Exercise directions: Whatever runs from the line with "Return results in" to the end of the records below must be copied exactly, with nothing else included.

[Collected data]
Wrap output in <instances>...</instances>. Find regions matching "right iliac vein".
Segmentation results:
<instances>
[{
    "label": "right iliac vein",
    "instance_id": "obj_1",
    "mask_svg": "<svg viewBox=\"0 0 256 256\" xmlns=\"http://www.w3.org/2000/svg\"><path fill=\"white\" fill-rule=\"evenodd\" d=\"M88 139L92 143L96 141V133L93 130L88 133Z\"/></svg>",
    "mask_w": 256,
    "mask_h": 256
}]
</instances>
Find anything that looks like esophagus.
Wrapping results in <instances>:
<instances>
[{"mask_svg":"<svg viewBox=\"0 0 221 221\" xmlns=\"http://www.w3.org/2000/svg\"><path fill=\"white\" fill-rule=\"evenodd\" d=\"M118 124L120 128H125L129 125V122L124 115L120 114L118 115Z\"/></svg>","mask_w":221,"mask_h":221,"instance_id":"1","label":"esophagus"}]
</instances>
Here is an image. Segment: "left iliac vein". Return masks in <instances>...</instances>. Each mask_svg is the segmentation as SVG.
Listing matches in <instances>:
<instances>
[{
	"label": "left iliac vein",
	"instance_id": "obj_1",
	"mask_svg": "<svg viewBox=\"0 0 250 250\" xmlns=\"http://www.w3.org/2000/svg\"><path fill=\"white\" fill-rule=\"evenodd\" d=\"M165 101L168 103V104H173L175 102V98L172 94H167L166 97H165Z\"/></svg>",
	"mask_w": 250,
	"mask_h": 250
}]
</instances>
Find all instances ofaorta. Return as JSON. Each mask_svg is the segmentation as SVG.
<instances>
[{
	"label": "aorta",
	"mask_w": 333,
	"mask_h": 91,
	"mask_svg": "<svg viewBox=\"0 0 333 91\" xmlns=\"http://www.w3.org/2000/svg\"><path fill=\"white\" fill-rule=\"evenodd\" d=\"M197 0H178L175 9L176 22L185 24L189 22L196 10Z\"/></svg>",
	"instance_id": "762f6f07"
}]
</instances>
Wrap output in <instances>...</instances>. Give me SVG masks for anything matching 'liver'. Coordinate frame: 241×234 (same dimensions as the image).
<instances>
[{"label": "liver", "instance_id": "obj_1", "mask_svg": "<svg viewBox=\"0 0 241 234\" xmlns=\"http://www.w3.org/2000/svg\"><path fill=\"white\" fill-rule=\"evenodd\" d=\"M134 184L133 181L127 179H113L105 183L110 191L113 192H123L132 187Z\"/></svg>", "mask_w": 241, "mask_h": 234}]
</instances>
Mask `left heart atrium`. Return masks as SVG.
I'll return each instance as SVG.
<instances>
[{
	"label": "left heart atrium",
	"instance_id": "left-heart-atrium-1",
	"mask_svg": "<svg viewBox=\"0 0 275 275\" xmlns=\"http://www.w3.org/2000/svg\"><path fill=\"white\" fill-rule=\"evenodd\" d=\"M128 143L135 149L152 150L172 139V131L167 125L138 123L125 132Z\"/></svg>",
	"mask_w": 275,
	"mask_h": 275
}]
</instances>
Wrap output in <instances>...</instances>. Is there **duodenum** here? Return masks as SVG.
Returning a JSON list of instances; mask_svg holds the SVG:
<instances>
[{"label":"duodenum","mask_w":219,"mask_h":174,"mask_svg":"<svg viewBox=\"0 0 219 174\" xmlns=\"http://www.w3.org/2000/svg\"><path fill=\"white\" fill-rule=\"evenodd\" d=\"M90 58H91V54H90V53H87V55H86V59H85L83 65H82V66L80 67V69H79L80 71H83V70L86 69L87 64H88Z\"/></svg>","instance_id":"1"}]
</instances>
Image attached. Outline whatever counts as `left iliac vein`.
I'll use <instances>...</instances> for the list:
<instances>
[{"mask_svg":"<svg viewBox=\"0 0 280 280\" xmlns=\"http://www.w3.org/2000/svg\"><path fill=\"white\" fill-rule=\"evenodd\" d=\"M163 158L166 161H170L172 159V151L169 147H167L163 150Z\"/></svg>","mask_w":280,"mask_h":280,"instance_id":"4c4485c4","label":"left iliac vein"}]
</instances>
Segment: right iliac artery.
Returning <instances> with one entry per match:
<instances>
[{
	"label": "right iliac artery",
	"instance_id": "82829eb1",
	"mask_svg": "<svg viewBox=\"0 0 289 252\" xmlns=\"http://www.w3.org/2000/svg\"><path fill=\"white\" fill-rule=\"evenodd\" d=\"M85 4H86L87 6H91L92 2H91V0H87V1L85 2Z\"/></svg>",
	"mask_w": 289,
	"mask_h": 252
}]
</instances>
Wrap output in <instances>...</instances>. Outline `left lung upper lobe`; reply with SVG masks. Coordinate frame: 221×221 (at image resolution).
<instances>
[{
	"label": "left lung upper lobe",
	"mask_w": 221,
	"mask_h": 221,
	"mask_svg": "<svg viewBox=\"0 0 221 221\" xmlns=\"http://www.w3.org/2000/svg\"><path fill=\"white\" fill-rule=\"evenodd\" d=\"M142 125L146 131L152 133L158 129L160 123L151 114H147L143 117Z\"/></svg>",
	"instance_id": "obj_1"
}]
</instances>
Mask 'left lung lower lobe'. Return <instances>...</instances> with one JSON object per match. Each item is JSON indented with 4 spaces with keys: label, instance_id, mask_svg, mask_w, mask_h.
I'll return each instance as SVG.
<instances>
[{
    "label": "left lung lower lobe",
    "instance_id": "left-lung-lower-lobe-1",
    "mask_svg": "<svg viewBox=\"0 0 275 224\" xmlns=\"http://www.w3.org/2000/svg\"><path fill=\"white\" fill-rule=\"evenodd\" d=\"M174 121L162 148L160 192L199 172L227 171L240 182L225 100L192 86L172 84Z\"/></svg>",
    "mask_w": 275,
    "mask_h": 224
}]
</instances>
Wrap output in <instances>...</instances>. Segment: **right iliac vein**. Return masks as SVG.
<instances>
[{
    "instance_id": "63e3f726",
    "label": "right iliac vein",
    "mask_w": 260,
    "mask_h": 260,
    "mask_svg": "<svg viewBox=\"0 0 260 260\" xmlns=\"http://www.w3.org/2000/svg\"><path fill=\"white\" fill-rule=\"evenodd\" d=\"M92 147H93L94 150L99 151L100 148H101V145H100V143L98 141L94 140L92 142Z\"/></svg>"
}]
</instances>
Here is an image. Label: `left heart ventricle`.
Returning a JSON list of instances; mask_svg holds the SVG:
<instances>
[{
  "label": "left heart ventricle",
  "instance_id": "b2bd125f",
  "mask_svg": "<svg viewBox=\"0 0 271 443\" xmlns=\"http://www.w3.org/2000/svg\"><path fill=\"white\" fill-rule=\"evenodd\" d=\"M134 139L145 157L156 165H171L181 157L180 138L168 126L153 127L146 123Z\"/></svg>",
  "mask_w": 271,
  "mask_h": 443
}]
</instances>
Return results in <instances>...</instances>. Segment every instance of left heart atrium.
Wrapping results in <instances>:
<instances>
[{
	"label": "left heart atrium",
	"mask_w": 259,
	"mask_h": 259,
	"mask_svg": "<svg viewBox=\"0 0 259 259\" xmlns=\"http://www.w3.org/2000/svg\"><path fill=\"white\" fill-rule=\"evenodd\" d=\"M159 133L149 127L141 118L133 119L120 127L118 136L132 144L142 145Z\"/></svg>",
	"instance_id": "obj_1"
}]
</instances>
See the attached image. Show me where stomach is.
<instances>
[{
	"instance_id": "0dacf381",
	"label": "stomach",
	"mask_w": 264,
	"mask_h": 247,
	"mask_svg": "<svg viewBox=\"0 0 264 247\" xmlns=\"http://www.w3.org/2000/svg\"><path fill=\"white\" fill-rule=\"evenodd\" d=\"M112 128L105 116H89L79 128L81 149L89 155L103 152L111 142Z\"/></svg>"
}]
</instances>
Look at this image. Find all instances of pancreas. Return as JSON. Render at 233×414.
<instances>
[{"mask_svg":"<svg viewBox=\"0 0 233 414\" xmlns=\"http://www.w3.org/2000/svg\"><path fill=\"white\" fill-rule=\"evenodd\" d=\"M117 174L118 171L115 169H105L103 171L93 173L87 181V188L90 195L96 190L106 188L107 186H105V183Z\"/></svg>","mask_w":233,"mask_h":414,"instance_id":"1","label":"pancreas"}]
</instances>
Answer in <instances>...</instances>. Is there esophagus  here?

Answer area:
Return results in <instances>...</instances>. Segment every instance of left heart atrium.
Wrapping results in <instances>:
<instances>
[{
	"label": "left heart atrium",
	"mask_w": 259,
	"mask_h": 259,
	"mask_svg": "<svg viewBox=\"0 0 259 259\" xmlns=\"http://www.w3.org/2000/svg\"><path fill=\"white\" fill-rule=\"evenodd\" d=\"M159 133L149 127L141 118L133 119L120 127L118 136L132 144L142 145Z\"/></svg>",
	"instance_id": "obj_1"
}]
</instances>
See the attached image. Show me where stomach is.
<instances>
[{
	"instance_id": "0dacf381",
	"label": "stomach",
	"mask_w": 264,
	"mask_h": 247,
	"mask_svg": "<svg viewBox=\"0 0 264 247\" xmlns=\"http://www.w3.org/2000/svg\"><path fill=\"white\" fill-rule=\"evenodd\" d=\"M112 128L105 116H89L79 128L81 149L89 155L103 152L111 142Z\"/></svg>"
}]
</instances>
Look at this image. Find all instances of pancreas. Return as JSON. Render at 233×414.
<instances>
[{"mask_svg":"<svg viewBox=\"0 0 233 414\" xmlns=\"http://www.w3.org/2000/svg\"><path fill=\"white\" fill-rule=\"evenodd\" d=\"M117 174L118 171L115 169H105L103 171L93 173L87 181V188L90 195L96 190L106 188L107 186H105V183Z\"/></svg>","mask_w":233,"mask_h":414,"instance_id":"1","label":"pancreas"}]
</instances>
Answer in <instances>...</instances>. Is there esophagus  here?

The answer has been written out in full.